Sun Microsystems enters cloud services marketThe company will announce that it plans to offer compute and storage services built on Sun technologies, including OpenSolaris and MySQL.

Developers building for the public cloud platform, called Sun Cloud, will be able to leverage Sun's cloud APIs to interoperate with other clouds and cloud-based applications.

Sun Cloud is being launched at the CommunityOne developer event in New York City. Sun said the offering would accelerate delivery of new applications, reduce risk, and scale computing capacity to meet demand, Sun said.

The first two services, Sun Cloud Compute and Sun Cloud Storage, will be available this summer. Featured in Sun Cloud are Virtual Data Centre (VDC) capabilities acquired through the purchase of Q-layer in January.

VDC offers developers a single management interface for staging an application running on OpenSolaris, Linux, and Windows. A drag-and-drop method is used for provisioning compute, storage, and networking resources via a Web browser.

"[Q-layer] brings this construct, which is that of allowing us to give a developer or a team of developers the ability to create their own Virtual Data Centre in the cloud," said Lew Tucker, CTO of the Sun Cloud Business Unit. The VDC interface, for dragging and dropping virtual machine images, will be demonstrated at Wednesday's event.
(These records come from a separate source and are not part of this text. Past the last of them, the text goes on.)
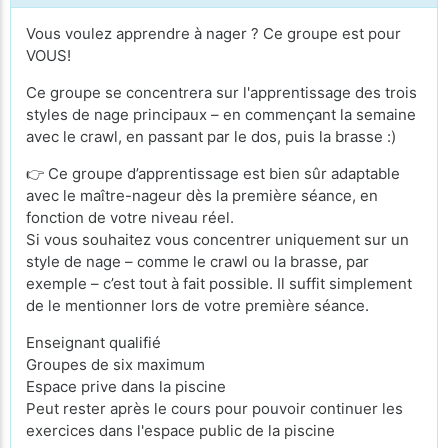
Vous voulez apprendre à nager ? Ce groupe est pour
VOUS!
Ce groupe se concentrera sur l'apprentissage des trois
styles de nage principaux – en commençant la semaine
avec le crawl, en passant par le dos, puis la brasse :)
👉 Ce groupe d’apprentissage est bien sûr adaptable
avec le maître-nageur dès la première séance, en
fonction de votre niveau réel.
Si vous souhaitez vous concentrer uniquement sur un
style de nage – comme le crawl ou la brasse, par
exemple – c’est tout à fait possible. Il suffit simplement
de le mentionner lors de votre première séance.
Enseignant qualifié
Groupes de six maximum
Espace prive dans la piscine
Peut rester après le cours pour pouvoir continuer les
exercices dans l'espace public de la piscine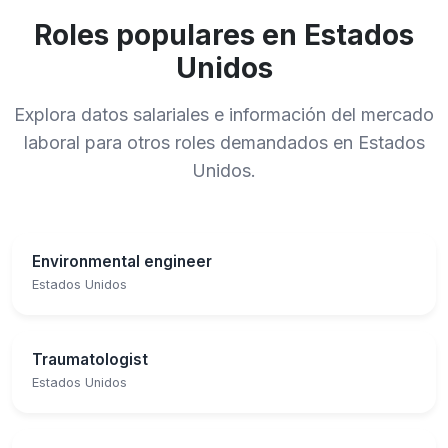
Roles populares en Estados
Unidos
Explora datos salariales e información del mercado
laboral para otros roles demandados en Estados
Unidos.
Environmental engineer
Estados Unidos
Traumatologist
Estados Unidos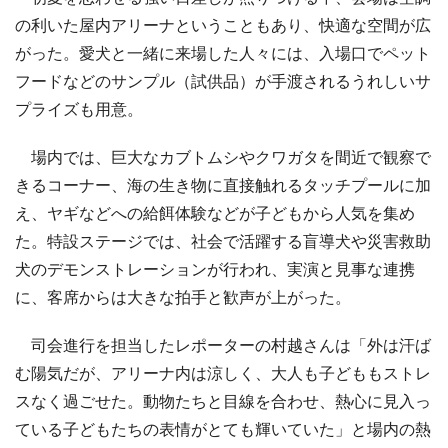
の利いた屋内アリーナということもあり、快適な空間が広
がった。愛犬と一緒に来場した人々には、入場口でペット
フードなどのサンプル（試供品）が手渡されるうれしいサ
プライズも用意。
場内では、巨大なカブトムシやクワガタを間近で観察で
きるコーナー、海の生き物に直接触れるタッチプールに加
え、ヤギなどへの給餌体験などが子どもから人気を集め
た。特設ステージでは、社会で活躍する盲導犬や災害救助
犬のデモンストレーションが行われ、実演と見事な連携
に、客席からは大きな拍手と歓声が上がった。
司会進行を担当したレポーターの村越さんは「外は汗ば
む陽気だが、アリーナ内は涼しく、大人も子どももストレ
スなく過ごせた。動物たちと目線を合わせ、熱心に見入っ
ている子どもたちの表情がとても輝いていた」と場内の熱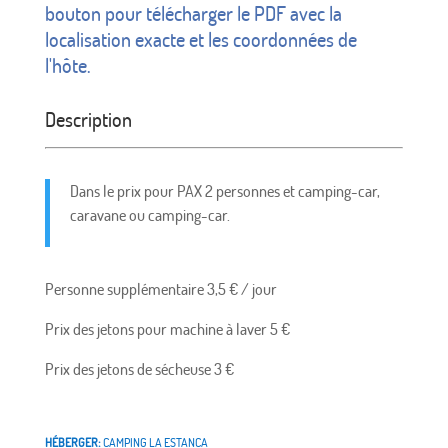
bouton pour télécharger le PDF avec la
localisation exacte et les coordonnées de
l'hôte.
Description
Dans le prix pour PAX 2 personnes et camping-car,
caravane ou camping-car.
Personne supplémentaire 3,5 € / jour
Prix ​​des jetons pour machine à laver 5 €
Prix ​​des jetons de sécheuse 3 €
HÉBERGER:
CAMPING LA ESTANCA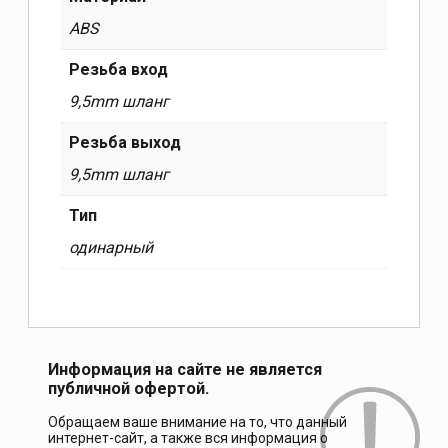
ABS
Резьба вход
9,5mm шланг
Резьба выход
9,5mm шланг
Тип
одинарный
Информация на сайте не является
публичной офертой.
Обращаем ваше внимание на то, что данный
интернет-сайт, а также вся информация о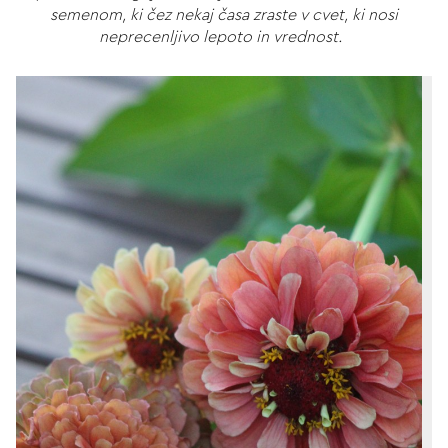
semenom, ki čez nekaj časa zraste v cvet, ki nosi
neprecenljivo lepoto in vrednost.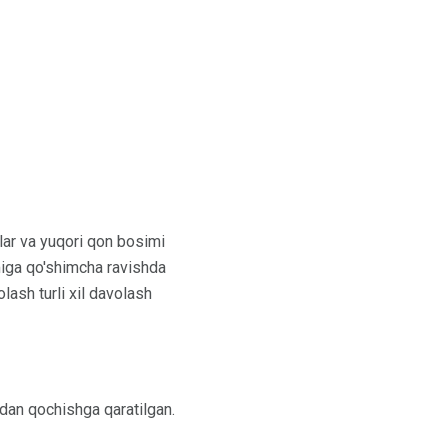
lar va yuqori qon bosimi
miga qo'shimcha ravishda
lash turli xil davolash
dan qochishga qaratilgan.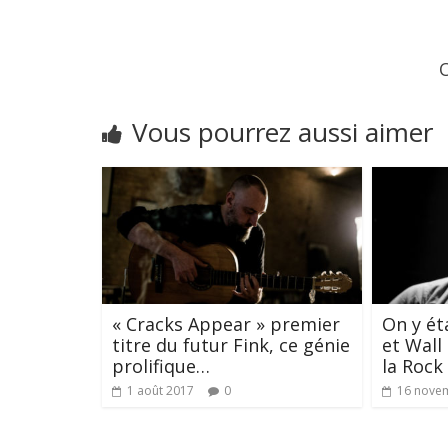
Vous pourrez aussi aimer
« Cracks Appear » premier
On y éta
titre du futur Fink, ce génie
et Wall
prolifique…
la Rock
1 août 2017
0
16 nove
Sun anticipates the development of many clouds, both public and private, that are interoperable and driven by different application types.

Applications considered likely for deployment on Sun Cloud include Web 2.0 applications, social networking systems, gaming applications, and anything that needs the scale of the Web, said Tucker. Departmental applications are envisioned as well.

"In New York we're talking about our public cloud," for developers, Tucker said. Sun has seen a lot of interest in cloud computing from enterprises, he added. "It's getting very rapid uptake at least in the large enterprises today," said Tucker.